• MapQuesting China

    Date posted: November 18, 2009 Author: jolanta
    Politically frank and aesthetically poignant, Ai Wei-Wei’s works deal with Chinese history and contemporary society. His formal practice changes in form and the materials deployed according to the diversity of activities his art embraces.

    Faurschou Beijing

    Politically frank and aesthetically poignant, Ai Wei-Wei’s works deal with Chinese history and contemporary society. His formal practice changes in form and the materials deployed according to the diversity of activities his art embraces.
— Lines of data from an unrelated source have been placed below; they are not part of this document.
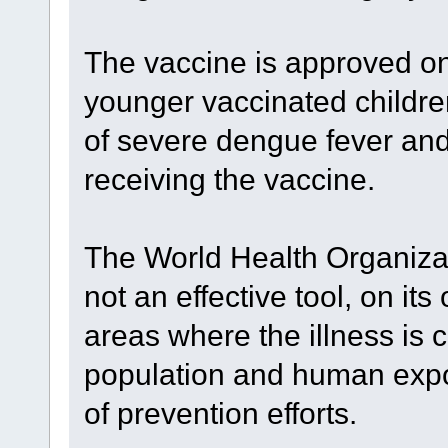
The vaccine is approved on
younger vaccinated childre
of severe dengue fever and 
receiving the vaccine.
The World Health Organizat
not an effective tool, on it
areas where the illness is
population and human exposur
of prevention efforts.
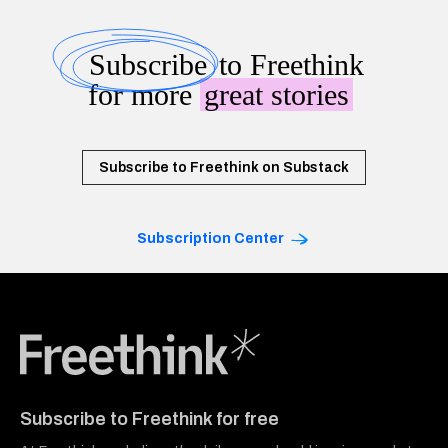
Subscribe
to Freethink
for more
great stories
Subscribe to Freethink on Substack
Subscription Center
Freethink Media
Subscribe to Freethink for free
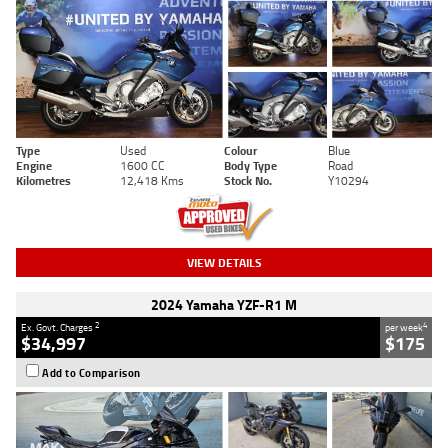
Type
Used
Colour
Blue
Engine
1600 CC
Body Type
Road
Kilometres
12,418 Kms
Stock No.
Y10294
VIEW DETAILS
2024 Yamaha YZF-R1 M
2
4
Ex. Govt. Charges
per week
$34,997
$175
Add to Comparison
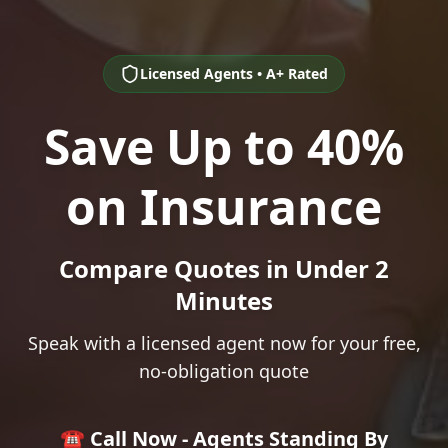
Licensed Agents • A+ Rated
Save Up to 40%
on Insurance
Compare Quotes in Under 2
Minutes
Speak with a licensed agent now for your free,
no-obligation quote
☎️ Call Now - Agents Standing By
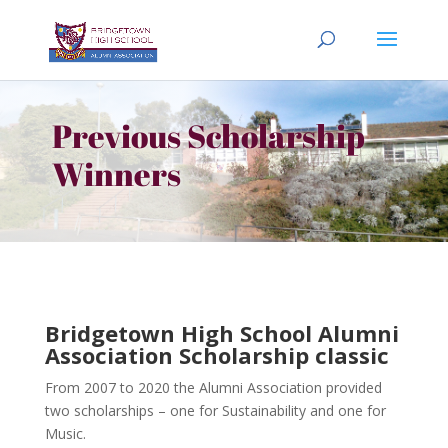
Previous Scholarship
Winners
Bridgetown High School Alumni
Association Scholarship classic
From 2007 to 2020 the Alumni Association provided
two scholarships – one for Sustainability and one for
Music.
Influenced from his early career by Dada, Duchamp, Jasper Johns, and Andy Warhol, Ai Wei-Wei’s works have been based on a conceptual approach, in the areas of installation and sculpture.

    The socio-political and economic climate of contemporary China most often serves as starting point for Ai Wei-Wei’s art, and he uses local materials and resources like reclaimed wood from traditional Chinese houses and temples, Chinese antiquities like Neolithic vases and Qing-Dynasty furniture, porcelain from the imperial kilns in Jingdezhen, freshwater pearls, bricks, tea, marble, stone, and bamboo, among other things.

    There is nothing “Chinoise” about his works; rather his international formal approach often makes use of metaphoric references, humour, puns, and political irony, which redefines and reconsiders the meaning of the traditional into something new—from traditional antique into seductive and thought-provoking contemporary art, from convention to transgression.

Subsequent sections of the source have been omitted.